111 Lehrkräfte füllten den Bogen vollständig aus und bewerteten insgesamt 270 englischsprachige Aufsätze. Die größte Abweichung stellte das Forschungsteam bei der Sprachbeherrschung fest. Hier erreichte die Maschine 5,25 (GPT-4) und 5,03 Punkte (GPT-3). Die Schülerinnen und Schüler kamen durchschnittlich auf 3,9 Punkte. „Das bedeutet nicht, dass Schülerinnen und Schüler schlecht in der englischen Sprache sind. Vielmehr sind die Werte der Maschine überdurchschnittlich hoch“, betont Annette Hautli-Janisz, Juniorprofessorin für Computational Rhetoric und Natural Language Processing an der Universität Passau.
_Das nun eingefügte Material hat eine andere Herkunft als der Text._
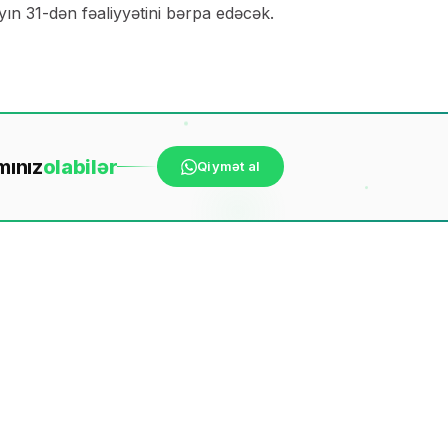
n 31-dən fəaliyyətini bərpa edəcək.
mınız
ola
bilər
Qiymət al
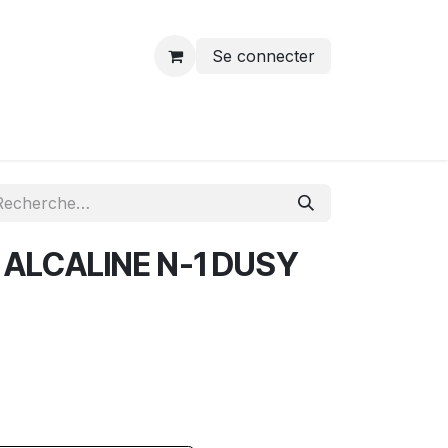
Se connecter
ALCALINE N-1 DUSY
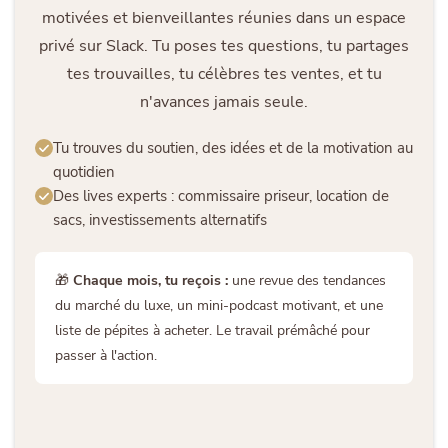
motivées et bienveillantes réunies dans un espace
privé sur Slack. Tu poses tes questions, tu partages
tes trouvailles, tu célèbres tes ventes, et tu
n'avances jamais seule.
Tu trouves du soutien, des idées et de la motivation au
quotidien
Des lives experts : commissaire priseur, location de
sacs, investissements alternatifs
🎁
Chaque mois, tu reçois :
une revue des tendances
du marché du luxe, un mini-podcast motivant, et une
liste de pépites à acheter. Le travail prémâché pour
passer à l'action.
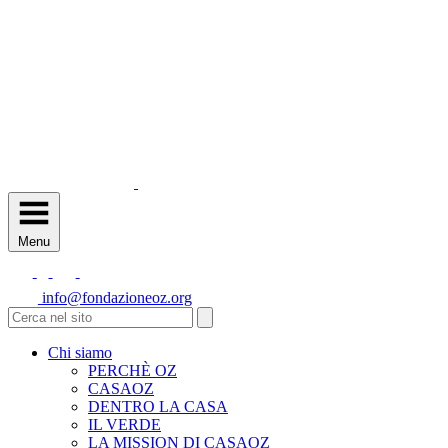
Menu
info@fondazioneoz.org
Chi siamo
PERCHÈ OZ
CASAOZ
DENTRO LA CASA
IL VERDE
LA MISSION DI CASAOZ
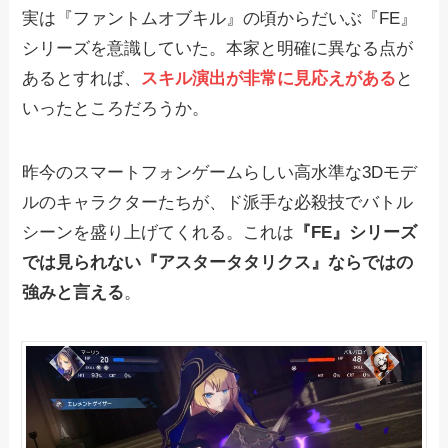
実は『ファントムオブキル』の頃からだいぶ『FE』
シリーズを意識していた。本家と明確に異なる点が
あるとすれば、
スキル演出が非常に見応えがある
と
いったところだろうか。
昨今のスマートフォンゲームらしい高水準な3Dモデ
ルのキャラクターたちが、ド派手な必殺技でバトル
シーンを盛り上げてくれる。これは
『FE』シリーズ
では見られない『アスタータタリクス』ならではの
強みと言える
。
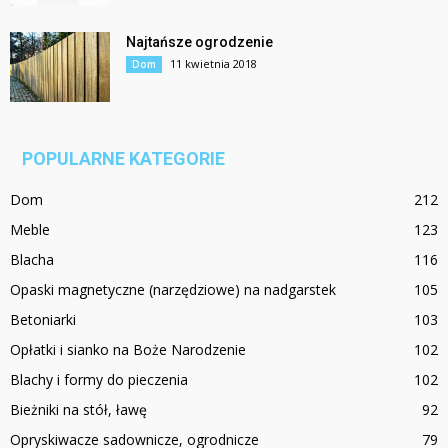
Najtańsze ogrodzenie
11 kwietnia 2018
Dom
POPULARNE KATEGORIE
Dom
212
Meble
123
Blacha
116
Opaski magnetyczne (narzędziowe) na nadgarstek
105
Betoniarki
103
Opłatki i sianko na Boże Narodzenie
102
Blachy i formy do pieczenia
102
Bieżniki na stół, ławę
92
Opryskiwacze sadownicze, ogrodnicze
79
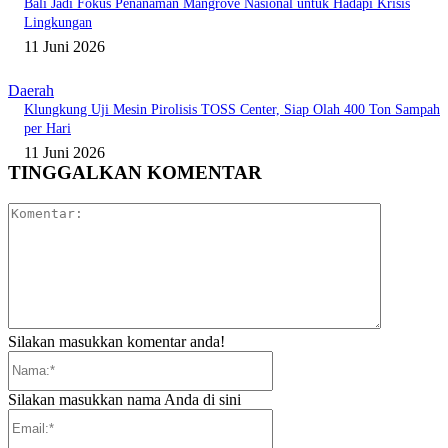
Bali Jadi Fokus Penanaman Mangrove Nasional untuk Hadapi Krisis
Lingkungan
11 Juni 2026
Daerah
Klungkung Uji Mesin Pirolisis TOSS Center, Siap Olah 400 Ton Sampah
per Hari
11 Juni 2026
TINGGALKAN KOMENTAR
Komentar:
Silakan masukkan komentar anda!
Nama:*
Silakan masukkan nama Anda di sini
Email:*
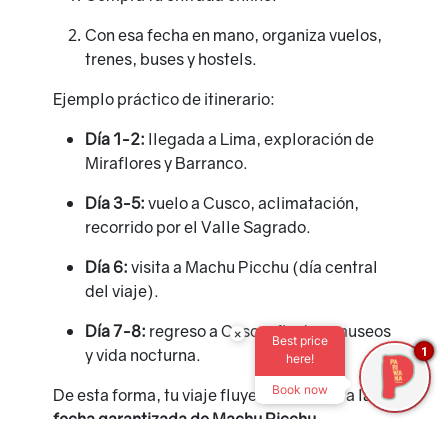
Con esa fecha en mano, organiza vuelos,
trenes, buses y hostels.
Ejemplo práctico de itinerario:
Día 1-2:
llegada a Lima, exploración de
Miraflores y Barranco.
Día 3-5:
vuelo a Cusco, aclimatación,
recorrido por el Valle Sagrado.
Día 6:
visita a Machu Picchu (día central
del viaje).
Día 7-8:
regreso a Cusco, fiestas, museos
×
Best price
1
y vida nocturna.
here!
Book now
De esta forma, tu viaje fluye de acuerdo a la
fecha garantizada de Machu Picchu
.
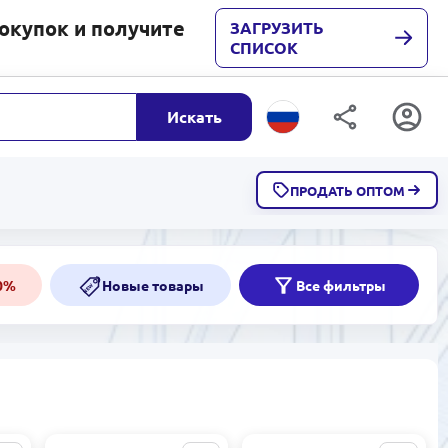
покупок и получите
ЗАГРУЗИТЬ
СПИСОК
Искать
ПРОДАТЬ ОПТОМ
Скидки от 50%
50%
50%
Новые товары
Все фильтры
NEW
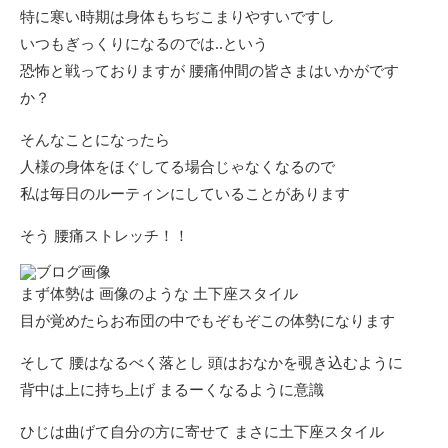
特に寒い時期は身体もちぢこまりやすいですし
いつもぎっくりになるのでは‥という
恐怖と戦っておりますが 腰痛仲間の皆さまはいかがです
か？
そんなことになったら
人様の身体をほぐしてる場合じゃなくなるので
私は毎日のルーティンにしていることがあります
そう 腰痛ストレッチ！！
まず体勢は 画像のような 土下座スタイル
目が覚めたらお布団の中でもぞもぞこの体勢になります
そして 腰はなるべく落とし 頭はおなかを覗き込むように
背中は上に持ち上げ まるーくなるように意識
ひじは曲げて自分の方に寄せて まさに土下座スタイル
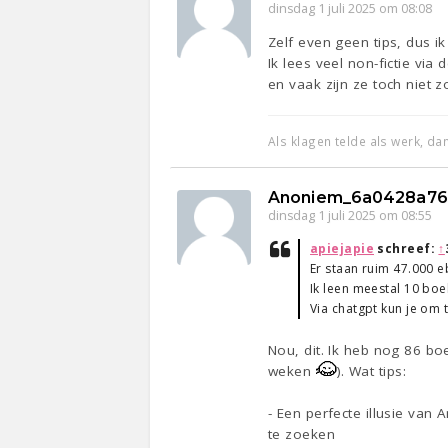
dinsdag 1 juli 2025 om 08:08
Zelf even geen tips, dus i
Ik lees veel non-fictie via
en vaak zijn ze toch niet z
Als klagen telde als werk, d
Anoniem_6a0428a76
dinsdag 1 juli 2025 om 08:55
apiejapie
schreef:
↑
Er staan ruim 47.000 e
Ik leen meestal 10 boe
Via chatgpt kun je om t
Nou, dit. Ik heb nog 86 bo
weken
). Wat tips:
- Een perfecte illusie van
te zoeken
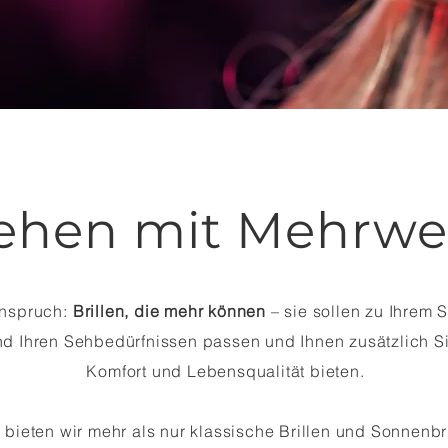
ehen mit Mehrwe
nspruch:
Brillen, die mehr können
– sie sollen zu Ihrem St
nd Ihren Sehbedürfnissen passen und Ihnen zusätzlich Si
Komfort und Lebensqualität bieten.
bieten wir mehr als nur klassische Brillen und Sonnenbri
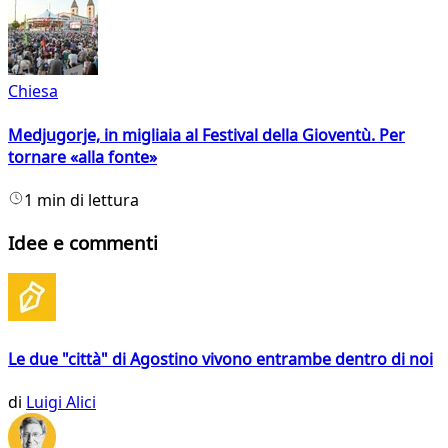
Chiesa
Medjugorje, in migliaia al Festival della Gioventù. Per
tornare «alla fonte»
1 min di lettura
Idee e commenti
Le due "città" di Agostino vivono entrambe dentro di noi
di
Luigi Alici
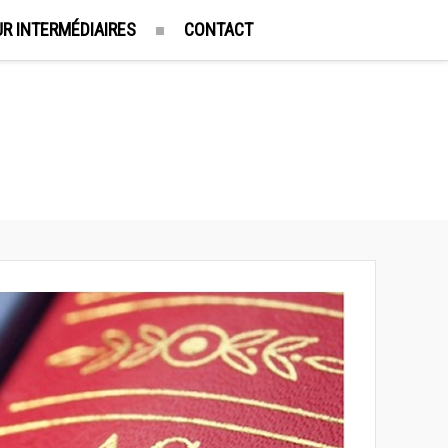
R INTERMÉDIAIRES
CONTACT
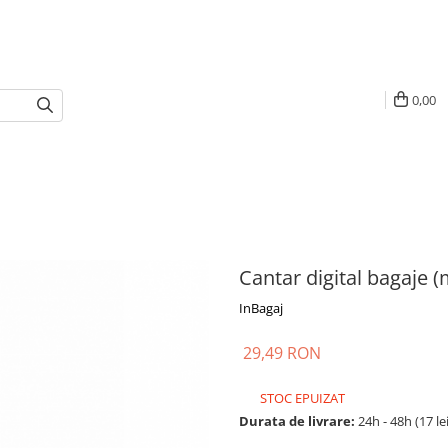
0,00
Cantar digital bagaje 
InBagaj
29,49 RON
STOC EPUIZAT
Durata de livrare:
24h - 48h (17 le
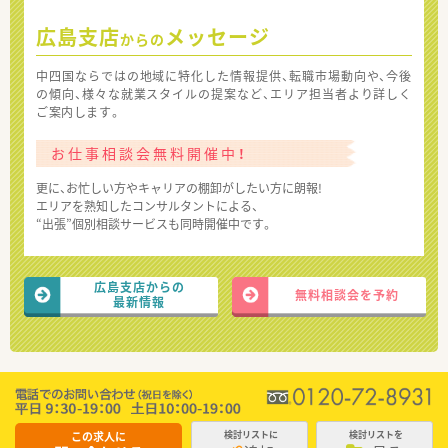
広島支店
メッセージ
からの
中四国ならではの地域に特化した情報提供、転職市場動向や、今後
の傾向、様々な就業スタイルの提案など、エリア担当者より詳しく
ご案内します。
お仕事相談会無料開催中！
更に、お忙しい方やキャリアの棚卸がしたい方に朗報!
エリアを熟知したコンサルタントによる、
“出張”個別相談サービスも同時開催中です。
広島支店からの
無料相談会を予約
最新情報
この求人に
検討リストに
検討リストを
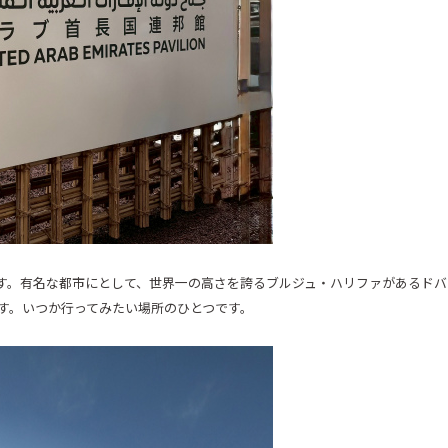
す。有名な都市にとして、世界一の高さを誇るブルジュ・ハリファがあるドバ
す。いつか行ってみたい場所のひとつです。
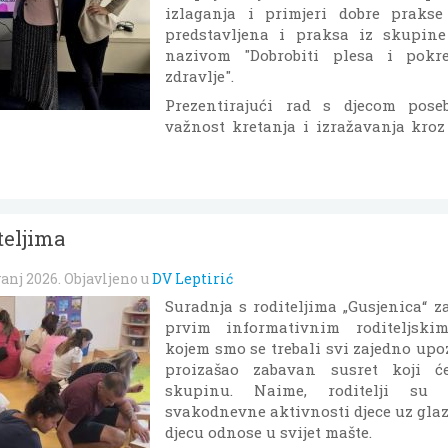
izlaganja i primjeri dobre praks
predstavljena i praksa iz skupine
nazivom "Dobrobiti plesa i pokr
zdravlje".
Prezentirajući rad s djecom pose
važnost kretanja i izražavanja kroz
teljima
vanj 2026
. Objavljeno u
DV Leptirić
Suradnja s roditeljima „Gusjenica“ z
prvim informativnim roditeljsk
kojem smo se trebali svi zajedno upoz
proizašao zabavan susret koji ć
skupinu. Naime, roditelji su 
svakodnevne aktivnosti djece uz gla
djecu odnose u svijet mašte.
Für Hautli-Janisz, die gemeinsam mit ihrer Doktorandin Zlata Kikteva die Texte aus linguistischer Sicht analysierte, lieferte die Studie noch weitere spannende Einblicke – und zwar in die Sprachentwicklung der Maschine. „Wir sehen, dass sich die Modelle über die Zeit verändern und können mit unserer Studie belegen, dass sie bei unserem Task besser geworden sind.“ Darüber hinaus stellten die Forscherinnen Unterschiede zwischen der menschlichen und der maschinengenerierten Sprache fest: „Wenn wir in Zukunft mehr KI-generierte Texte lesen, dann stellt sich die Frage, ob und wie sich dies auf unsere menschliche Sprache auswirken wird“, sagt Hautli-Janisz.